While the findings have their greatest bearing on transition economies with a single-party state such as China and other similar regimes, some generalizable lessons can be drawn. First, claims that FDI is either beneficial or harmful to host country governance as a whole are not as meaningful as they appear to be. The uneven distribution of FDI across regions within a country is, in all likelihood, inevitable; and so is the regional variation in just how FDI influences aspects of local governance. The way FDI interacts with local politics should vary from FDI-magnet provinces to catch-up provinces and to those provinces that are left out. If there is a “sweet spot,” it is most likely to be found in catch-up provinces where local leaders have tasted gains from FDI just enough to motivate them to pursue governance reform and combat corruption, but not so much as to spoil them with a continuing flood of FDI. After all, it is competition for attracting FDI that drives them to be good. The subnational politics of FDI are deserving of greater scholarly attention.
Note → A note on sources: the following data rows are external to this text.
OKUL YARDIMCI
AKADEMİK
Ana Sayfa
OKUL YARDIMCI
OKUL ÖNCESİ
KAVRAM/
Second, FDI creates winners and losers across regions in a country and affords the winning regions a degree of autonomy from the central power (Malesky Reference Malesky2008). The change in intergovernmental relations then should have ramifications for the way the now-more autonomous regions are governed, and it should depend on the broader institutional contexts at both the national and subnational levels in which local politics is embedded. The regional autonomy afforded by FDI may create room to maneuver for local leaders, who govern in a region with a strong civic tradition, to push for better governance and greater prosperity in their own localities with disregard for or even to the detriment of the welfare of the rest of the country. Northern regions of Italy may be a case in point. Or it may reinforce the monopolistic position of local elites, who are constrained neither by local constituencies nor by the central authority, leading to a degradation of local governance and the prevalence of widespread corruption, as in the case of Vietnam's FDI-rich provinces. In the context of a transition economy, this then implies the presence of partial reform syndrome at the subnational level, in which the winners of early reform—top party leaders and government officials in those provinces that have achieved far-reaching market-oriented reforms—block further comprehensive reforms of a more political nature that would improve local-level governance but undermine their vested interests in the partially reformed, commercialized local state authority. The interesting interplay between the dynamics of state-local relations set in motion by FDI and the broader national and local institutional contexts is fertile ground for further research.